The scarcity, which began in the automotive industry, has now expanded to a variety of other consumer electronics. Businesses and customers around the world are bearing the brunt of an acute shortage of semiconductor microchips, from sluggish vehicle orders to a production shortage of home electronics and more expensive devices.
The new sanctions
In early April, the United States banned trade with top Chinese high-performance computing centers, citing the potential for these technologies to be used in the construction of new arms and domestic surveillance systems.
No sooner than the US imposed sanctions on 7 Chinese tech firms, one Chinese official scoffed off the latest imposition as "mosquito bite".
"It's as if we're being bitten by mosquitoes. They've been bothering us for years, so it doesn't matter if we get one more bite" Mei Xinyu, a senior researcher at China's Ministry of Commerce said. The Global Times quotes.

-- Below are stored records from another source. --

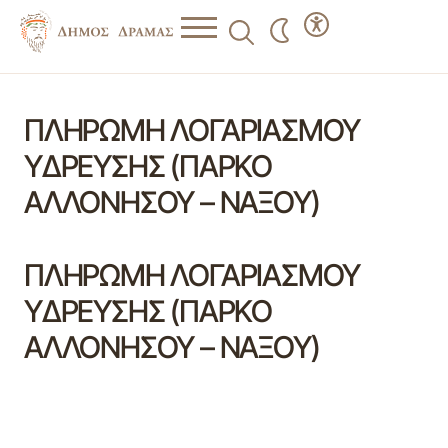
ΠΛΗΡΩΜΗ ΛΟΓΑΡΙΑΣΜΟΥ
ΥΔΡΕΥΣΗΣ (ΠΑΡΚΟ
ΑΛΛΟΝΗΣΟΥ – ΝΑΞΟΥ)
ΠΛΗΡΩΜΗ ΛΟΓΑΡΙΑΣΜΟΥ
ΥΔΡΕΥΣΗΣ (ΠΑΡΚΟ
ΑΛΛΟΝΗΣΟΥ – ΝΑΞΟΥ)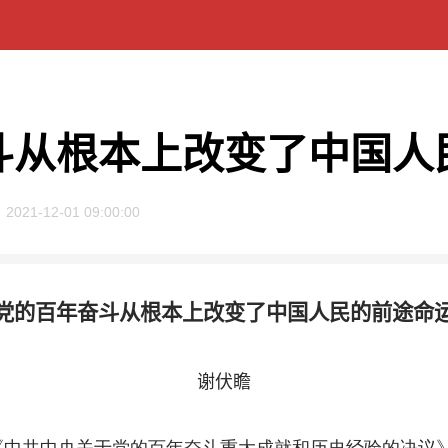
斗从根本上改变了中国人
2021-12-01 09:00:00
党的百年奋斗从根本上改变了中国人民的前途命
谢伏瞻
共中央关于党的百年奋斗重大成就和历史经验的决议》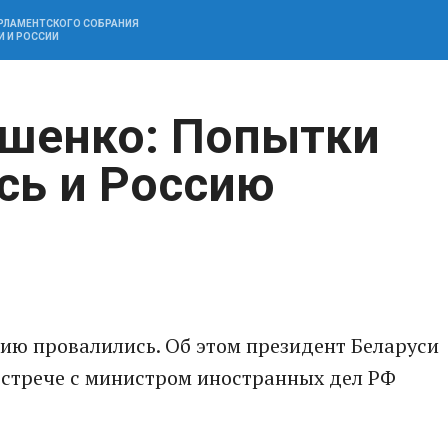
АРЛАМЕНТСКОГО СОБРАНИЯ
И И РОССИИ
ашенко: Попытки
сь и Россию
ию провалились. Об этом президент Беларуси
встрече с министром иностранных дел РФ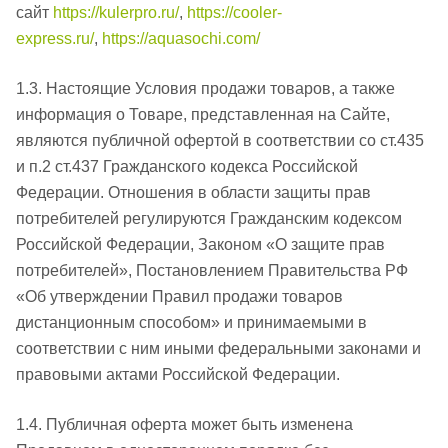
сайт
https://kulerpro.ru/
,
https://cooler-
express.ru/
,
https://aquasochi.com/
1.3. Настоящие Условия продажи товаров, а также
информация о Товаре, представленная на Сайте,
являются публичной офертой в соответствии со ст.435
и п.2 ст.437 Гражданского кодекса Российской
Федерации. Отношения в области защиты прав
потребителей регулируются Гражданским кодексом
Российской Федерации, Законом «О защите прав
потребителей», Постановлением Правительства РФ
«Об утверждении Правил продажи товаров
дистанционным способом» и принимаемыми в
соответствии с ним иными федеральными законами и
правовыми актами Российской Федерации.
1.4. Публичная оферта может быть изменена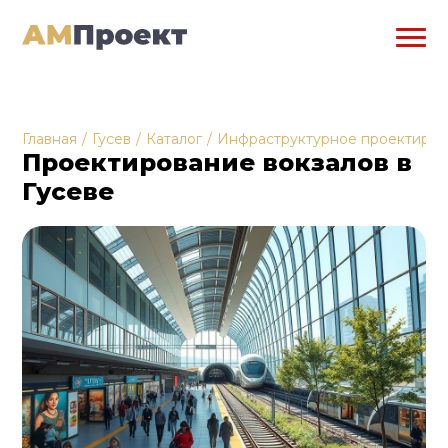
Главная
/
Гусев
/
Каталог
/
Инфраструктурное проектиро
Проектирование вокзалов в
Гусеве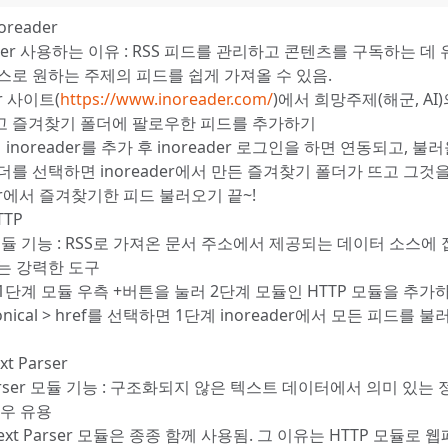
oreader
eader 사용하는 이유 : RSS 피드를 관리하고 콘텐츠를 구독하는 데
스로 원하는 주제의 피드를 쉽게 가져올 수 있음.
er 사이트(
https://www.inoreader.com/
)에서 희망주제(해군, AI
 즐겨찾기 폴더에 팔로우한 피드를 추가하기
 inoreader를 추가 후 inoreader 로그인을 하면 연동되고, 불
더를 선택하면 inoreader에서 만든 즐겨찾기 폴더가 뜨고 그것
der에서 즐겨찾기한 피드 불러오기 끝~!
TTP
 모듈 기능 : RSS로 가져온 문서 주소에서 제공되는 데이터 소스에
는 강력한 도구
1단계 모듈 우측 +버튼을 눌러 2단계 모듈인 HTTP 모듈을 추가하
onical > href를 선택하면 1단계 inoreader에서 모든 피드를 불
xt Parser
 Parser 모듈 기능 : 구조화되지 않은 텍스트 데이터에서 의미 있는
매우 유용
Text Parser 모듈은 종종 함께 사용됨. 그 이유는 HTTP 모듈로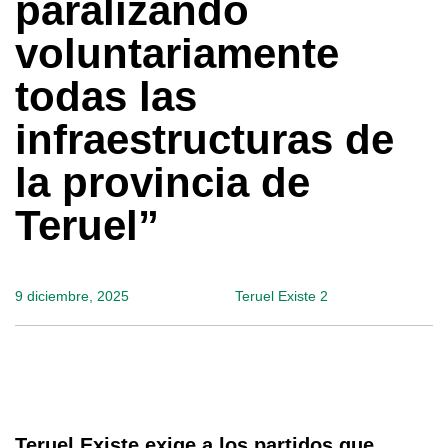
paralizando
voluntariamente
todas las
infraestructuras de
la provincia de
Teruel”
9 diciembre, 2025
Teruel Existe 2
Teruel Existe exige a los partidos que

But is it just a mosquito bite? Or is it just China that is reeling from the impact of the sanctions?
The geopolitical tensions
The latest round of the sanctions comes in the midst of growing tensions between the two countries over topics such as human rights abuses, trade, and the military aggression of China.
And the growing tensions are escalating further with no sign of amelioration at sight. Further, the field which is most visible is the microprocessor industry. Production of microchips is still one of the few areas where the US maintains its supremacy.
China has become a true peer competitor of the US in terms of its economic, military, and technological strengths. Nonetheless, one particular field that they lag behind significantly is designing and manufacturing the most advanced microprocessor and memory chips.
To understand how US-China relations will unfold in the upcoming decades, one must first understand the strengths and weaknesses of the two states.
These microprocessors and memory chips are at the core of artificial intelligence, machine learning, robotics, supercomputing, etc. - the defining features of the world we will live in (and to some extent we are living in).
Up to this point, China's effort to produce (design and manufacture) sophisticated microchips largely failed.
How is it affecting China?
Chips are the brains of electrical devices - laptops, smartphones, TVs. Almost half the chips sold globally are by the American manufacturers. But China is racing to change that. The country is pouring money into its semiconductor companies, like the Chinese biggest manufacturer SMIC.
"SMIC is china's only hope to win the race," Lingling Wei, WSJ's senior China correspondent.
Even though China has been seeking to improve semiconductive self-sufficiency in recent years, it still relies heavily on overseas chips. According to Francis Lau, professor of computer science at the University of Hong Kong, Chinese supercomputers largely use chips from Intel, AMD, and IBM.
"The sanctions would definitely affect China's ability to keep to its leading position in supercomputing because all current supercomputers use mostly US-built components," he said. "Although there are alternatives made by other countries such as Japan and South Korea, the best components are still by the US."
However, these latest sanctions are not significantly different from those already levied by the US, according to Mei Xinyu, a research fellow at China's Ministry of Commerce, in speaking with the Global Times.
He also pointed out that the US has already imposed several penalties on Chinese military technology, including computers, and that this latest action merely strengthened existing sanctions rather than introducing new ones.
Despite US pressure over the years, Chinese technology firms have made strides under the threat of sanctions. China shows no sign of stopping just here.
Instead, rising US sanctions would only encourage Chinese firms to increase their own activities in order to close the technological gap in fields such as semiconductors and computing, most international relations experts suggest.
China, on the other hand, is stepping up innovation in physics, nanotechnology, and material sciences, which will power the next generation of chips and chip-making machines. However, it might take China a decade or more to catch up with the rest of the world.
China however is not sitting quietly. It is putting all its effort into research. It could take a while before it stands on par with the US in producing next-generation micro conductors that will fuel future developments.
The SCMP quoted Xiang Yun, a telecom expert based in Hong Kong, saying: "This will of course further obstruct SMIC's production of 7- or 5-nanometer chips in the near term. But at the same time, because of such obstruction, China should speed up research of mask aligner technologies, which might make a breakthrough in the next three to five years."
The upshot: Tech decoupling?
In the short times, as maintained by analysts, those sanctions might be effective. In the long run, however, they have ways to evade rules. These only make China stronger and more independent.
One of the prime examples is how Huawei navigated US sanctions to make a profit in 2020. Making market resilience a top priority with a campaign to improve its software capability, Huawei is trying to address US sanctions that have destroyed its smartphone business.
Although its recent success is mainly based on its sale of products and software on the mainland, it shows a level of resilience.
Moreover, geopolitical tensions are pushing technology companies to revisit their global strategies. This means that two countries are getting separated in technological development and we could wind up with two different sets of ecosystems or hardware.
This separation process is called decoupling. They are both trying to be more self-reliant with little care for their scuffle's impact on the global stage but with full attention to individual gains. Because what matters most is the supremacy in artificial intelligence, nano-tech, supercomputing, etc. Whoever avails to make the best out of it wins the battle.